Release Date: March 9, 2004
BUFFALO, N.Y. -- Solar power. Robotic patients. Virtual earthquakes.
These and other scientific wonders await 60 middle-school girls from the Buffalo Public Schools when they venture onto the University at Buffalo campus on March 27 for "Expanding Your Horizons: A Science/Math and Computing Program for Middle School Girls."
The event will be part of a program held in cities across the U.S. and designed to boost the low representation of women in science and technology by focusing on girls in middle school.
The program will include hands-on activities, interaction with female scientists and engineers, and programs for parents on how to encourage their daughters in these fields.
"Ninety percent of scientists and engineers in the U.S. are men," said Jaylan S. Turkkan, Ph.D., vice president for research at UB and the workshop organizer, along with Helen M. Domske, associate director for the UB Great Lakes Program, and Clarann K. Josef, director of science education for the Buffalo Public Schools.
"That statistic reflects a trend that begins very early for girls, right around the time when they are in middle school, which is when they tend to start losing interest in science and technology," Turkkan said.
For girls from poor families, the lack of interest in such subjects is especially critical, she said.
"For these girls, who are more likely to drop out of school altogether, encouraging them in science and technology may have multiple payoffs," she said. "It may be the spark that gets them to stay in school long enough to participate in the more challenging high school science courses and eventually pursue technical jobs, ultimately improving their economic status and that of their families."
Girls from middle schools in the Buffalo Public School system were selected through a partnership between the school system, the Matt Urban and Seneca-Babcock Community Centers, and UB.
In the interactive demonstrations at the "Expanding Your Horizons" workshop, participants will "meet" UB's robotic patient, try to make solar cells using herbal tea and get acquainted with laboratory animals, as well as explore pharmacology, informatics, geographic information systems and earthquake engineering.
A parallel program will be held the same day at UB for parents and caregivers that will focus on supporting the girls' science pursuits and on the college and university admissions process.
Women undergraduates who major in science and engineering fields at UB will serve as guides and mentors for the students during their visit to campus and will keep in touch with them after the conference.

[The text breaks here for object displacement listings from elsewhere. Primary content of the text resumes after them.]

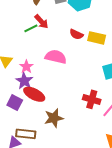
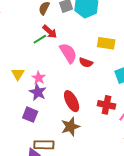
red semicircle: (76, 34) -> (86, 63), moved
pink semicircle: (56, 57) -> (68, 53), moved, turned 50
red ellipse: (34, 94) -> (72, 101), moved, turned 40

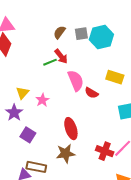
purple star: (38, 92) -> (14, 113), moved
red cross: (107, 105) -> (105, 151), moved

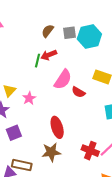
red arrow: (61, 56) -> (49, 55), turned 105
green line: (50, 62) -> (38, 61), turned -56
pink semicircle: (76, 81) -> (63, 80), turned 55
purple square: (28, 135) -> (14, 133), turned 35

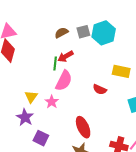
brown semicircle: (48, 31) -> (61, 33), turned 32
pink semicircle: (63, 80) -> (64, 81), moved
purple square: (14, 133) -> (41, 138), turned -35

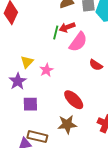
pink semicircle: (64, 81) -> (78, 42), moved
red ellipse: (83, 127) -> (74, 100), turned -30
purple square: (41, 138) -> (30, 104), turned -35

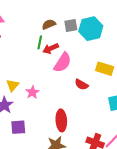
green line: (56, 32) -> (40, 42), moved
red ellipse: (74, 100) -> (61, 120), turned 45

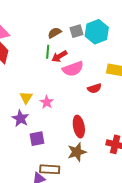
pink semicircle: (63, 62) -> (73, 69), turned 45
red semicircle: (81, 85) -> (94, 88), turned -40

Community centers and teachers will follow up with planned excursions to area science institutions.
UB faculty and staff who will lead the demonstrations include Irene Casas, Ph.D., assistant professor of geography; Andrea Markelz, Ph.D., assistant professor of physics, and Tracy Gregg, Ph.D., assistant professor of geology, all from the College of Arts and Sciences; Mary Ann Jezewski, Ph.D., associate professor; Thomas Obst, Ph.D., clinical assistant professor and director of the Nurse Anesthesia Program, and Scott Erdley, clinical assistant professor, from the School of Nursing; Sandra Buitrago, D.V.M., veterinary resident in Laboratory Animal Medicine at Roswell Park Cancer Institute; Andrea S. Dargush, assistant director at the Multidisciplinary Center for Earthquake Engineering Research, and Cindy Konovitz, assistant dean, School of Pharmacy and Pharmaceutical Sciences.
Participating in the panel for parents and caregivers will be Cynthia Ambres, M.D., chief medical officer at Kaleida Health Systems; Lorraine Collins, Ph.D., senior research scientist at UB's Research Institute on Addictions; Domske, and Josef.
The conference's main sponsors are UB's Office of the Vice President for Research, UB's Great Lakes program and New York Sea Grant.
Additional sponsors include the UB School of Informatics, UB School of Medicine and Biomedical Sciences, UB's Institute for Research and Education on Women and Gender, Hodgson Russ, the Buffalo chapters of the American Association for University Women and American Women in Science, Verizon, Praxair and the Hauptman-Woodward Medical Research Institute.